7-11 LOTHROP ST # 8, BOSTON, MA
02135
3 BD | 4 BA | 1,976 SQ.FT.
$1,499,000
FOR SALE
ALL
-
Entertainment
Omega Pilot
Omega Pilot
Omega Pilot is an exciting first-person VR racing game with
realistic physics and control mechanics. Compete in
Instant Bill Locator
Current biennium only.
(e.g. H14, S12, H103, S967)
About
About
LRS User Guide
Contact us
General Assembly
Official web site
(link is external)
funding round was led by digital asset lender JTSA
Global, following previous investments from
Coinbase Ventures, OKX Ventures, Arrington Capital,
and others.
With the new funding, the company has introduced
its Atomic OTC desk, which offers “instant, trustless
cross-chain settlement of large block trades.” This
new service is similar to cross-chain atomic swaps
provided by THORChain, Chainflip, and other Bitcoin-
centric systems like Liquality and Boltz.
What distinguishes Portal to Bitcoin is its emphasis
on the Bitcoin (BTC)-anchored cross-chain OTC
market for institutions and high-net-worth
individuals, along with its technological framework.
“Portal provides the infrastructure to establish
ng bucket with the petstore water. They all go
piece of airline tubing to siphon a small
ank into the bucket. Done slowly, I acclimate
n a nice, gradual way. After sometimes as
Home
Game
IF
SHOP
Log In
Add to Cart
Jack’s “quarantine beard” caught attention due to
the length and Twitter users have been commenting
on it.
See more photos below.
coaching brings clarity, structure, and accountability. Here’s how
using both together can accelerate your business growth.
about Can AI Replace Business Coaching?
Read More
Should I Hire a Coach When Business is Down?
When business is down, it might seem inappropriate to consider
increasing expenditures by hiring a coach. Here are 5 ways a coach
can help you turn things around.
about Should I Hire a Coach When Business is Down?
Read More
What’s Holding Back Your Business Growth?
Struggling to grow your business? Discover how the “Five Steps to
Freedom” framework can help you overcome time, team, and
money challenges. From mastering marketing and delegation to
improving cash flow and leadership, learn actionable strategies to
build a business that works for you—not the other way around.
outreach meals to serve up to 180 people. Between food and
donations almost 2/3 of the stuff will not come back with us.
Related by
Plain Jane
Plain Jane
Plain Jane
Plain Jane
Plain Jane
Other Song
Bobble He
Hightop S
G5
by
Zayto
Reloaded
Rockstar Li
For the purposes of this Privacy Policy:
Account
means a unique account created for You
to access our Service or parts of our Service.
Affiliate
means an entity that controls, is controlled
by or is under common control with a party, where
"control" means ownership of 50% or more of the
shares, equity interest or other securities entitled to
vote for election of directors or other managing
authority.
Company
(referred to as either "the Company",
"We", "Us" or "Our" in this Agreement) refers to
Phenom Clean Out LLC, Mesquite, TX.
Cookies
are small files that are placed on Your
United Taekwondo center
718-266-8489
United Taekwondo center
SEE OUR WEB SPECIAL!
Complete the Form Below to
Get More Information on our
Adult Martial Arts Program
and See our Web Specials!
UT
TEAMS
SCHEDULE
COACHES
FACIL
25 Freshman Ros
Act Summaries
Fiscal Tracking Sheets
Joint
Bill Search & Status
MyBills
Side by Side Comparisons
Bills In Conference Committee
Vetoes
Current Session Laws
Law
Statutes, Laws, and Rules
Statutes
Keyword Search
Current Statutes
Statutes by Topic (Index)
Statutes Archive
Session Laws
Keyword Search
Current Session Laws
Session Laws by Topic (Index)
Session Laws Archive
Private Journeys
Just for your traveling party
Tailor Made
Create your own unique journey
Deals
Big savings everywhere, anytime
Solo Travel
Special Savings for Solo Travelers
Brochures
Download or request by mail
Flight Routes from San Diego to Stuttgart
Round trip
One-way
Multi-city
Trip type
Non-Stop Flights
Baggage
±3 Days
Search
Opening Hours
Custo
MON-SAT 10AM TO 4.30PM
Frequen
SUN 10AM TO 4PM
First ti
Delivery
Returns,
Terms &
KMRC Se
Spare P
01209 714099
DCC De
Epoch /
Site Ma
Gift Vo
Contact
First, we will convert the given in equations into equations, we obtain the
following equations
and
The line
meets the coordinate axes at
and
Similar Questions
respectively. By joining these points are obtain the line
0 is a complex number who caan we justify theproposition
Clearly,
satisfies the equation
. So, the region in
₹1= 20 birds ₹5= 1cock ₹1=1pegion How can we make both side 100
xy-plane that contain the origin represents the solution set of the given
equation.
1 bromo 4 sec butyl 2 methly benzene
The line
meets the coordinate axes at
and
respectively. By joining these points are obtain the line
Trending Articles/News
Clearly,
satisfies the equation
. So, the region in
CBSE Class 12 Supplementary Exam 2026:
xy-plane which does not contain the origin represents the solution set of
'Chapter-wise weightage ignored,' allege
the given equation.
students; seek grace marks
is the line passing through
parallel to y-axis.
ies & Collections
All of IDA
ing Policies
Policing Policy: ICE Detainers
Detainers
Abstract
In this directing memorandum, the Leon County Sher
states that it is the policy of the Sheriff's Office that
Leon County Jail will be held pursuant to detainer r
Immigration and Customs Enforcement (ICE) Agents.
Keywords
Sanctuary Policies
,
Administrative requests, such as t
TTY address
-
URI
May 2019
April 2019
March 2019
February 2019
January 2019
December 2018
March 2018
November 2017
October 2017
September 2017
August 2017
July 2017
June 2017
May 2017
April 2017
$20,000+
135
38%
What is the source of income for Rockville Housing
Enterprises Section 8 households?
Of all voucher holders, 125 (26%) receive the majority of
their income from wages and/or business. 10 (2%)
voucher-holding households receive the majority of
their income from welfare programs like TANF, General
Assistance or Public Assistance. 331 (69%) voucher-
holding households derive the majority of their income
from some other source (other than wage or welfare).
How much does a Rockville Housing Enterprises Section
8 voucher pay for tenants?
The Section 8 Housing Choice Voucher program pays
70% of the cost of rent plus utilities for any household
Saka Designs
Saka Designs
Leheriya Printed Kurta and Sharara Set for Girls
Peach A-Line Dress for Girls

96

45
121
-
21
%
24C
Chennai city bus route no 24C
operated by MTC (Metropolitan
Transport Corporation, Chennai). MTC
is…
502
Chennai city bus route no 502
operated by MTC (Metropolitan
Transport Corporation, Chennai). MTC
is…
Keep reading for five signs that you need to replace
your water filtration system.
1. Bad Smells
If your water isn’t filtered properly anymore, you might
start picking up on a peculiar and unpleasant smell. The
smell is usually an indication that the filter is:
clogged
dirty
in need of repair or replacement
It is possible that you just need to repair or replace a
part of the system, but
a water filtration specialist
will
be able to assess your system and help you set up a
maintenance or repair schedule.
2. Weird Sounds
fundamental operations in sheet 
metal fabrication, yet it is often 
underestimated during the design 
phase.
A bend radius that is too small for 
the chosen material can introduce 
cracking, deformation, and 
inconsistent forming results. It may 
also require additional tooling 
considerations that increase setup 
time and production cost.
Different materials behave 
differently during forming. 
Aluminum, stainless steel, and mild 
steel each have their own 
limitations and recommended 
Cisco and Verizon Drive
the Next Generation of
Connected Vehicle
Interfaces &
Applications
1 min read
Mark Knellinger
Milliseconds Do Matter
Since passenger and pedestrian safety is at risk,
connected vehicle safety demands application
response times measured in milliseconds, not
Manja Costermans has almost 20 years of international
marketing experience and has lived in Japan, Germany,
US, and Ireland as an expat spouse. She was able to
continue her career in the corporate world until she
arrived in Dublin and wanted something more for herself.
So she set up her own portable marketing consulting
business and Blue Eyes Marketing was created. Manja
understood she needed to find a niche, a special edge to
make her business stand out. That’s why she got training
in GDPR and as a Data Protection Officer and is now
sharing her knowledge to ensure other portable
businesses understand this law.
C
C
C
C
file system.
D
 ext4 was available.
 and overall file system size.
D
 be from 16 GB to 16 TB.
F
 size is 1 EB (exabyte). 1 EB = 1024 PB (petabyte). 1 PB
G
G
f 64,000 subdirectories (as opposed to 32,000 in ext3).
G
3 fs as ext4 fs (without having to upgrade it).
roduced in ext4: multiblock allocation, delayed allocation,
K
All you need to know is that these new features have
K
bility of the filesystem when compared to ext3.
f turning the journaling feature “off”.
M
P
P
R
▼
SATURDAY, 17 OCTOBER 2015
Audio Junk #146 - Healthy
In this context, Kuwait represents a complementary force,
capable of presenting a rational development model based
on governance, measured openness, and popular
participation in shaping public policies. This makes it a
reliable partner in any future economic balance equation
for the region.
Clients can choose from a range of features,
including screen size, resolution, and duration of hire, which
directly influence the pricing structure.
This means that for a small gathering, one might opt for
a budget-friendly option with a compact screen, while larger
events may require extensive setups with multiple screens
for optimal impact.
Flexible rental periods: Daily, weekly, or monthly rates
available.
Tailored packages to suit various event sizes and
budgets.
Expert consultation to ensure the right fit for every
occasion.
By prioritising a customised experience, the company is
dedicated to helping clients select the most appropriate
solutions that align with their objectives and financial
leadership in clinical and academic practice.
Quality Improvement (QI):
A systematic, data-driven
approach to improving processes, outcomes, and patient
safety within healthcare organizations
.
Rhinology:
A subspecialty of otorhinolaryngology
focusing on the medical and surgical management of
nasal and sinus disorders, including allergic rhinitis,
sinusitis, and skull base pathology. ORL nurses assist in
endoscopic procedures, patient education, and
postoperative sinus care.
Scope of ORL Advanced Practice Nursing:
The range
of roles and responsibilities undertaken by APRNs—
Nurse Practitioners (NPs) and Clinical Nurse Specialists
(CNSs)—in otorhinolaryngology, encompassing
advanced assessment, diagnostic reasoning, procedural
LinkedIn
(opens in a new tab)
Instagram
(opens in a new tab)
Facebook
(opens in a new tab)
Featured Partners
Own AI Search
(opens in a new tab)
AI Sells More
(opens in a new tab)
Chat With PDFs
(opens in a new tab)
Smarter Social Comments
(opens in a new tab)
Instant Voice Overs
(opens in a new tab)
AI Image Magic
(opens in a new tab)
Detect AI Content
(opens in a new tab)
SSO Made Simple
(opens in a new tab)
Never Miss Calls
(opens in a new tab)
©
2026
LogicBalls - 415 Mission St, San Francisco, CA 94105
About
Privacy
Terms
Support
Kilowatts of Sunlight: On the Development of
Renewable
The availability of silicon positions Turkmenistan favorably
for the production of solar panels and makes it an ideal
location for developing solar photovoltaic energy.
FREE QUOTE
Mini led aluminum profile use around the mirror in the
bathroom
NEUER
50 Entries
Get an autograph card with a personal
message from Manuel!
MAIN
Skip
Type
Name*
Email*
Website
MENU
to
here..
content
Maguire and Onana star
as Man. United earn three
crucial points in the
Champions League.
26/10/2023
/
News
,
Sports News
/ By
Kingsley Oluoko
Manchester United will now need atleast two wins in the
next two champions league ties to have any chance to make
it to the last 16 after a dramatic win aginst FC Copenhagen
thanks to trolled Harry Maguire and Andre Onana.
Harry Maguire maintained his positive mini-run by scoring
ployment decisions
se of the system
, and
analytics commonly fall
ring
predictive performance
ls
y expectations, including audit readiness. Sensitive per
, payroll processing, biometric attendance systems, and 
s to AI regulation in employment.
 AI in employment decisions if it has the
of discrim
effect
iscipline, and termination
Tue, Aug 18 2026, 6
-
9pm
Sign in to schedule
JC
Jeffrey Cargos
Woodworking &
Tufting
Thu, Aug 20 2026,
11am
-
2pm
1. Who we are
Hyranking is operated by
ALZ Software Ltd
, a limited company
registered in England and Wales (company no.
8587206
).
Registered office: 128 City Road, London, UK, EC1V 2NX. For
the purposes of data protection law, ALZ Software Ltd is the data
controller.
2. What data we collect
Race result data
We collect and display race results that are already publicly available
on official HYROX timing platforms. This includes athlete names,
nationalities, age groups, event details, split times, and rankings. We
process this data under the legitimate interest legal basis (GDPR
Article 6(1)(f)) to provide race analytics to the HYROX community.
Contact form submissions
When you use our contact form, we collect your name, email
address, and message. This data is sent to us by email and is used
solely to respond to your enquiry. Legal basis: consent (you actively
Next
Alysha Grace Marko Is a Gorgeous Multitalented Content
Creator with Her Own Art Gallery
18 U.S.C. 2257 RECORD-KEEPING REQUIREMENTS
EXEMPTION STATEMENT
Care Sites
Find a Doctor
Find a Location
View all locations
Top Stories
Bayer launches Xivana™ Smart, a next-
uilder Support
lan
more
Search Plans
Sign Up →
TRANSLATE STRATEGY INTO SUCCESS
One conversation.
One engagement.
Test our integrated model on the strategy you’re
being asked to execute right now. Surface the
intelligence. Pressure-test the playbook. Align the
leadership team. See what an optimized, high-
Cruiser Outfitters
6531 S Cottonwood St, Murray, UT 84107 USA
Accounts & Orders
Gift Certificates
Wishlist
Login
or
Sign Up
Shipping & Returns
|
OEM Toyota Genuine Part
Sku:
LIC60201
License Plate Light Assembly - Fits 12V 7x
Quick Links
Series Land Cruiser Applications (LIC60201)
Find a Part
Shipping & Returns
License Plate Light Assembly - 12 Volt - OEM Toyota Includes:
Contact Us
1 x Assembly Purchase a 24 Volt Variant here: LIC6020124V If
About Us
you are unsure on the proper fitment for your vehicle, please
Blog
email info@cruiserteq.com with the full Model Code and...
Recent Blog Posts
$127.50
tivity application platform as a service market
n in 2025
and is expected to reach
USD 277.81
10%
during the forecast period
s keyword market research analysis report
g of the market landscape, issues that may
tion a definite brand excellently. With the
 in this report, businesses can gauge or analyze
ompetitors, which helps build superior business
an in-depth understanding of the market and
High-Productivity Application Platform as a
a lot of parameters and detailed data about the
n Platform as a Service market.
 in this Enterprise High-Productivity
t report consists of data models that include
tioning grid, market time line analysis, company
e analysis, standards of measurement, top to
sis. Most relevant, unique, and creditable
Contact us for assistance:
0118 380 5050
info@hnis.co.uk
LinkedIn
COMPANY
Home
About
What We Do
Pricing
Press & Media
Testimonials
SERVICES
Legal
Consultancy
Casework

------------------------------------------------------------

_TASK TO CARRY OUT:_
Copy every line of the data that holds the string "during".

_TASK OUTPUT:_
underestimated during the design 
differently during forming. 
during the forecast period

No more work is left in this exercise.